Lammert: Brauchen eine Neuvermessung von Politik und Ökonomie

6. April 2017, 9:15 Uhr

Bundestagspräsident Norbert Lammert hat heute auf dem 21. Deutschen Bankentag eine neue Gestaltung des Verhältnisses von Politik und Wirtschaft gefordert. Es gebe manchen Anlass zu der Vermutung, "dass wir eine Neuvermessung im Verhältnis von Politik und Ökonomie brauchen, sowohl auf nationaler Ebene, aber noch mehr auf europäischer und internationaler Ebene“.

Auslöser dieser Forderung seien die nachhaltigen Veränderungen, die es in der Welt seit dem Zusammenbruch des Kommunismus gegeben hat. Einerseits sei damals das Ende der Systemfragen postuliert worden, alle Grundsatzfragen seien nach dem Zusammenbruch des Sowjetsystems geklärt. Andererseits werden heute Stimmen laut, dass sich die Rationalität des Finanzkapitalismus gegen die Demokratie richten würde.

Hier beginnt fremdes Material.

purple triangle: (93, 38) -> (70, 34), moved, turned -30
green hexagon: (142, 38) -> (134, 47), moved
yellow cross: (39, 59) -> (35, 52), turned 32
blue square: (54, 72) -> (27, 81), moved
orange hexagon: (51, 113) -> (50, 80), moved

Lammert machte deutlich, dass die wirklich nachhaltigen Entwicklungen nicht in der Politik stattgefunden hätten, sondern in der Wirtschaft, in der Technik sowie in den Rahmenbedingungen, die die Gesellschaft in Europa prägen. „Wir leben im Zeitalter der Globalisierung und der Digitalisierung“, sagte Lammert. „Hinter diese damit verbundenen Rahmenbedingungen werden wir nie wieder kommen, selbst wenn wir wollten.“ So seien heute Informationen zeitgleich überall auf der Welt verfügbar. Und jeder Ort könne binnen 24 Stunden erreicht werden. „Sich eine andere, als eine globale Welt vorzustellen, gelingt selbst Philosophen nicht mehr.“

Kritisch betrachtete Lammert die Abkoppelung der Finanzmärkte von den Gütermärkten. "Allein in den letzten 25 Jahren hat sich das Volumen der Finanztransaktionen weltweit mehr als verfünfzigfacht.“ Als weiteren Beleg nannte er die zunehmende Kritik an der Sinnhaftigkeit mancher Finanzprodukte. Er zitierte dazu einen früheren Chef der Deutschen Bank (ohne Namen zu nennen), dass die Finanzbranche noch keine Antwort auf die größten Übertreibungen gefunden hätte, die zu der Finanzkrise 2008 geführt hatten. Lammert lobte die zunehmende Selbstkritik der Branche: "Hätte es diese Einsicht bereits früher gegeben, wäre uns einiges erspart geblieben.“

Der Bundestagspräsident sah zwar neue Einsichten, er beklagte aber auch neue Versuchungen. Als erste Einsicht nannte er: "Märkte brauchen Regeln. Auf Finanzmärkte trifft das insbesondere zu." In diesem Zusammenhang lobte er die von Hans-Walter Peters, Präsident des Bankenverbandes, zuvor geäußerte Selbstkritik. Aber: "In keiner anderen Branche unserer Volkswirtschaft – nicht nur in Deutschland – hat es einen vergleichbaren Ehrgeiz gegeben, staatliche Regelungen auf ein Minimum zurückzuführen und ihnen dort wo sie vorhanden sind, erfolgreich auszuweichen.“ Vor allem die Globalisierung vereinfache Letzteres.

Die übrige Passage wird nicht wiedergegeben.